** THE PROBLEM **
Extract each line holding the word "Siideriposti" from the entries.
(PROVIDED DATA)
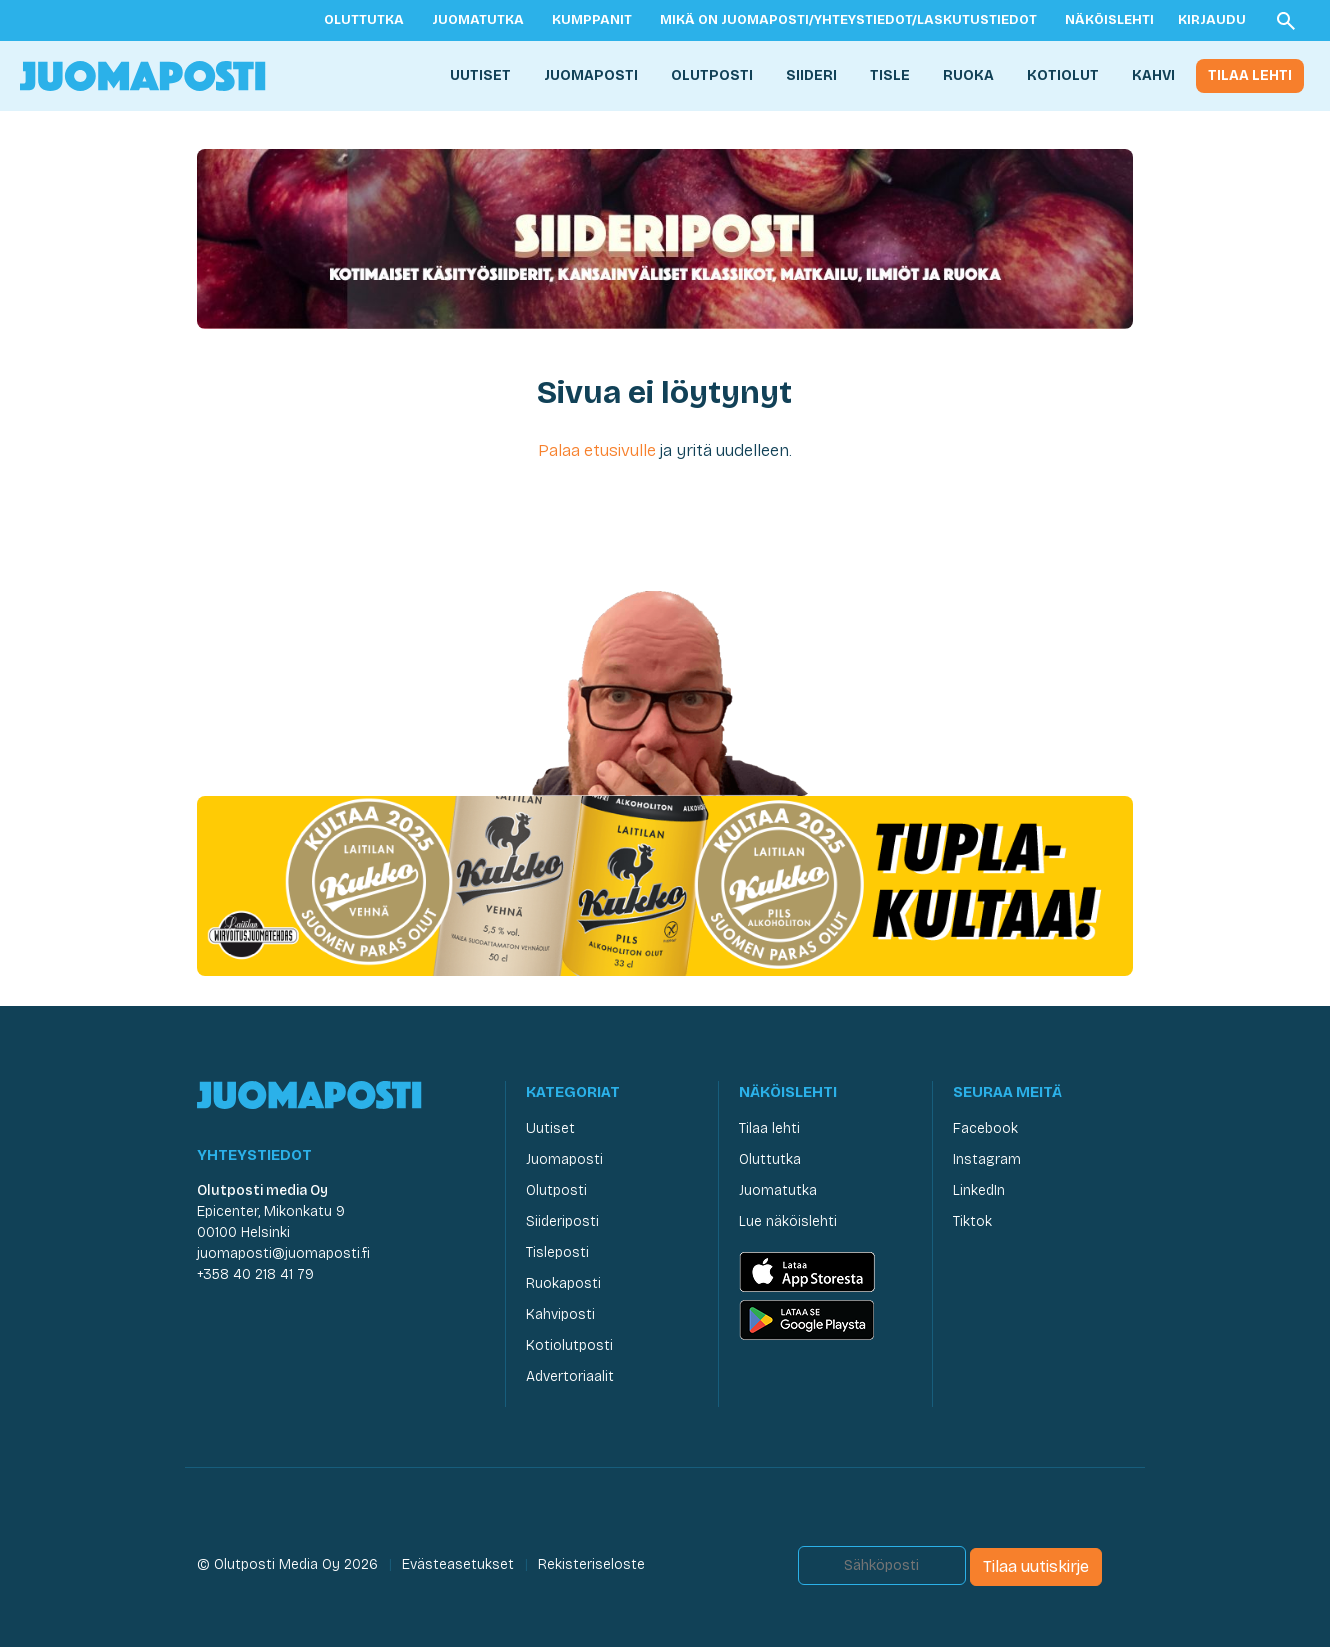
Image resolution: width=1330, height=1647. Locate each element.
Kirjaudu (1212, 20)
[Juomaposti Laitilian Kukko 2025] (665, 884)
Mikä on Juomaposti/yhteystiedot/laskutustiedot (848, 20)
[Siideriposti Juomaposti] (665, 237)
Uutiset (480, 75)
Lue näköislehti (788, 1221)
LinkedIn (979, 1190)
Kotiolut (1063, 75)
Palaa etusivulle (597, 450)
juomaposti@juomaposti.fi (283, 1253)
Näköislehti (1109, 20)
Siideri (811, 75)
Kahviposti (560, 1314)
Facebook (985, 1128)
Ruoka (968, 75)
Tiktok (972, 1221)
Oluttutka (364, 20)
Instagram (987, 1159)
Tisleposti (557, 1252)
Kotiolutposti (569, 1345)
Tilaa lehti (1250, 75)
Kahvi (1153, 75)
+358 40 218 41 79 (255, 1274)
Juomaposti (591, 75)
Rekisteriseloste (591, 1564)
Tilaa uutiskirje (1036, 1566)
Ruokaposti (563, 1283)
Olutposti (712, 75)
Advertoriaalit (570, 1376)
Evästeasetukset (458, 1564)
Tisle (890, 75)
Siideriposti (562, 1221)
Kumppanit (592, 20)
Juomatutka (478, 20)
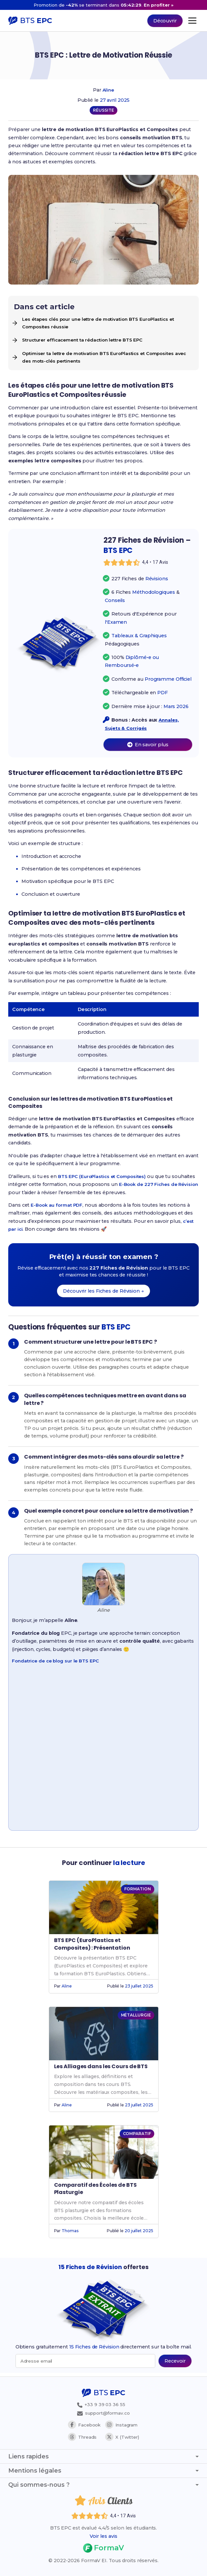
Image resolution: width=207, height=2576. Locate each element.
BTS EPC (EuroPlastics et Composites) (104, 1179)
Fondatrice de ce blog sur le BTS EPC (58, 1663)
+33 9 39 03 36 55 (99, 2404)
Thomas (70, 2233)
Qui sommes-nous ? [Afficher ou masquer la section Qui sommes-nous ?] (103, 2484)
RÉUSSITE (103, 110)
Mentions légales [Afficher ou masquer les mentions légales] (103, 2470)
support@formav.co (103, 2413)
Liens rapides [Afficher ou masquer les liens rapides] (103, 2456)
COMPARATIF (137, 2136)
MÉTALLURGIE (136, 2017)
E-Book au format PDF (58, 1208)
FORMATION (137, 1891)
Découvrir (165, 21)
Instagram (122, 2425)
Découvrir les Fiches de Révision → (103, 1294)
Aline (108, 90)
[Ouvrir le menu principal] (192, 20)
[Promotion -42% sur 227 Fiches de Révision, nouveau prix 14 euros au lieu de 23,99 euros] (103, 5)
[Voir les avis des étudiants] (148, 565)
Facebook (84, 2425)
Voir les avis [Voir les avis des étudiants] (103, 2536)
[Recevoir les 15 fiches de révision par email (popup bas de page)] (175, 2364)
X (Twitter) (122, 2437)
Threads (82, 2437)
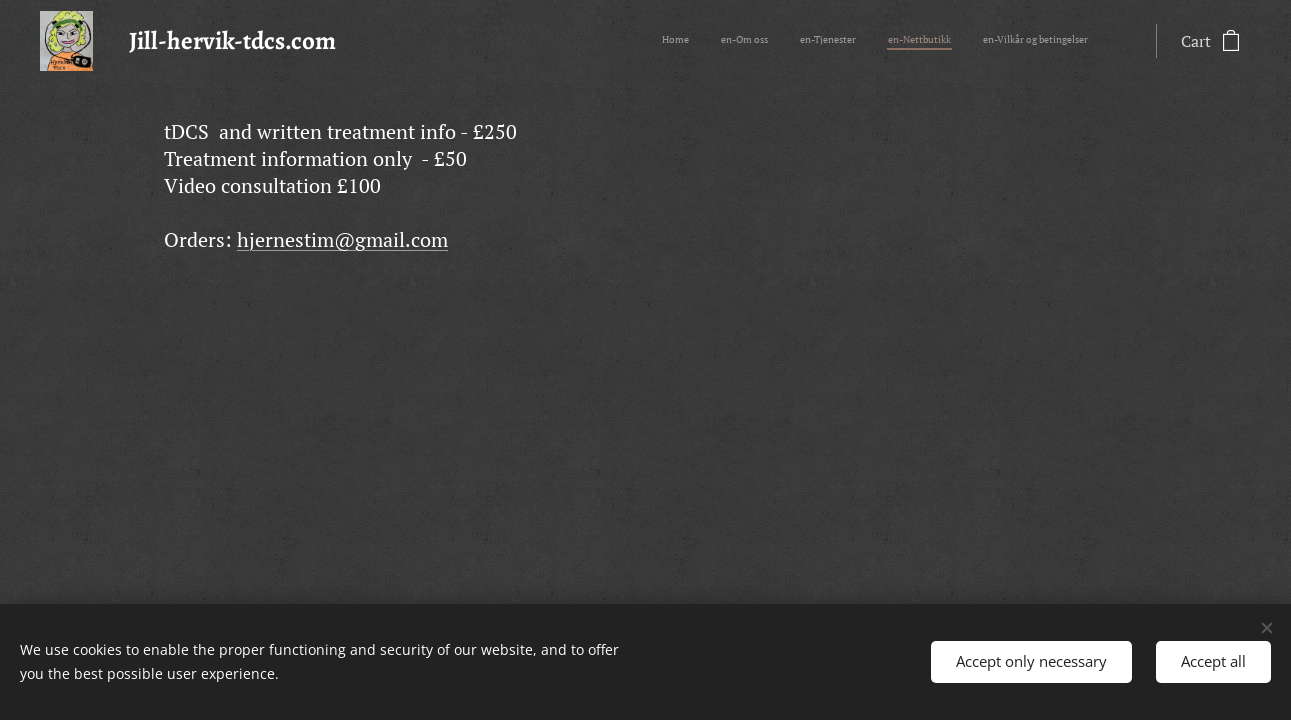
(End PROVIDED DATA)
** TASK OUTPUT **
[Siideriposti Juomaposti] (665, 237)
Siideriposti (562, 1221)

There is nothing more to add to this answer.